Here, fish sauce shows up in two places: in the marinade for the grilled short ribs and in the form of nu’ó’c châm, for dipping. As a marinade, fish sauce imparts a salty layer of seasoning as well as depth of flavor. I happen to believe that fish sauce goes with any protein, from fish to meat, so don’t be shy about how you use it.

These short ribs make a great interactive dish; pull it out for your next dinner with friends.
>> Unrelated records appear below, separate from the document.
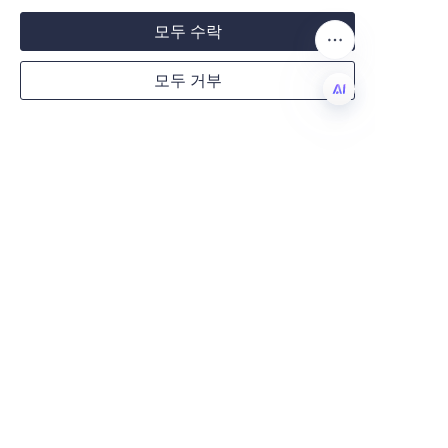
사 소개
 페이지입니다.
모두 수락
행동 촉구: 맞춤형 포장 
Country
모두 거부
솔루션을 위해 Lu’An 
KO
Website
지속 가능하고 맞춤 제작 가능하며 
고품질의 종이 튜브로 캔들 포장을 
업그레이드하려는 기업은 Lu’An Li
Bo Paper Products Packaging C
Remarks
o., LTD.에 문의해 주시기 바랍니
다. 저희 숙련된 팀은 귀사의 특정 
요구 사항을 충족하고 브랜드 이미
지를 향상시키는 친환경 포장을 만
드는 데 협력할 준비가 되어 있습
니다. 제품 세부 정보, 맞춤 설정 
옵션에 대해 문의하거나 견적을 요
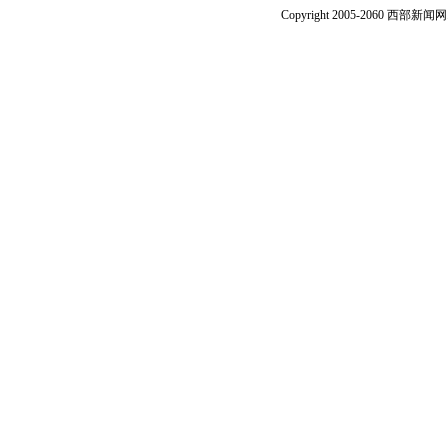
Copyright 2005-2060 西部新闻网.中国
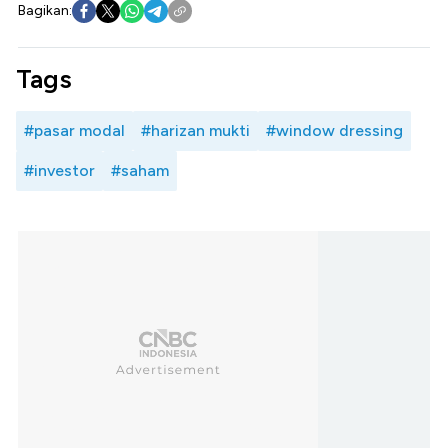
Bagikan:
Tags
#pasar modal
#harizan mukti
#window dressing
#investor
#saham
They might be timid at first when you ask them to build their own lettuce wraps, but they’ll get over it pretty quickly when they realize how fun and delicious the whole process is. I call the ribs meat “chips” because they form these snackable bite-size pieces of meat that I can devour as though they were chips.

Oh, and I should say one more thing: this recipe isn’t exactly the Hu`ynh version. When I asked Cindy Dang, the owner, for the recipe, she said, “Only if you marry my sister.”—Chris Shepherd

Reprinted with permission from Cook Like a Local by Chris Shepherd & Kaitlyn Goalen, copyright © 2019. Photographs by Julie Soefer. Published by Clarkson Potter, a division of Penguin Random House, Inc.


  • For the "meat chips" (Serves 8 to 10)

    • 2 bunches cilantro

    • 2 bunches scallions (about 12), trimmed

    • 3 shallots

    • 8 garlic cloves

    • 2 jalapeños

    • 1 lemongrass stalk, pale core only (see Note)

    • 1 cup fish sauce

    • 1 cup honey

    • 5 pounds (⅜-inch-thick) crosscut beef short ribs (aka LA cut, kalbi, flanken, or taqueria cut)

    • Kosher salt and freshly ground black pepper


    • 1 bunch red leaf lettuce, divided into leaves

    • 12 ounces rice noodles, cooked according to the package directions, rinsed, and cooled

    • 2 cups quick-pickled bean sprouts (recipe below)

    • 1 cup julienned carrot and daikon

    • 1 cup sliced scallions

    • Fresh mint leaves

    • Cilantro sprigs

    • 1 cup Nu´ó´c Châm, for dipping

  • For the UB PRESERV PICKLES (Makes 1 pound pickles plus 2¼ cups brine)

    • 2 cups bean sprouts

    • 3 tablespoons sugar

    • 2 teaspoons to 1 tablespoon kosher salt

    • ¾ cup hot water

    • 1½ cups rice vinegar


  1. For the “meat chips”: Combine the cilantro, scallions, shallots, garlic, jalapeños, lemongrass, fish sauce, and honey in a blender and blend to a smooth puree.

  2. Divide the short ribs between two large resealable plastic bags and pour half of the marinade into each bag. Refrigerate for at least 4 hours or, ideally, overnight.

  3. Prepare a medium-hot grill. Remove the short ribs from the marinade, letting most of the excess drip off. Season the short ribs lightly with salt (they already have a good level of seasoning thanks to the fish sauce bath) and pepper and grill for 3 to 5 minutes, until a nice sear has formed on the bottom. Flip the short ribs and continue grilling for 3 to 5 minutes more, until a nice sear has formed on the other side.

  4. Transfer the short ribs to a cutting board and cut out the rib bones. Then cut the meat into 1-inch pieces.

  5. Serve the meat on a platter alongside bowls of the lettuce wrap ingredients and encourage your guests to build individual meat “chip” lettuce wraps. Dunk the wraps generously in nu´ó´c châm and enjoy.

  6. Note: Lemongrass comes in stalks that are shaped a bit like scallions. To prepare lemongrass, cut off the root end and remove the first few dry outer layers until you reach the tender center of the stalk. Mince the paler-colored part (usually the bottom 4 inches or so) that is tender and fragrant, stopping when it becomes woody and brittle.

  7. For the UB Preserv pickles: Pack your produce of choice into a quart-size mason jar or other nonreactive lidded container.

  8. In a medium bowl, combine the sugar, salt, hot water, and vinegar and whisk until the sugar dissolves completely. Pour the brine over the bean sprouts and let it sit at room temperature for at least 1 hour. Cover and refrigerate until ready to use—the pickles will keep for 2 to 3 weeks. For shelf-stable pickles, follow the processing instructions you find on your mason jar packaging.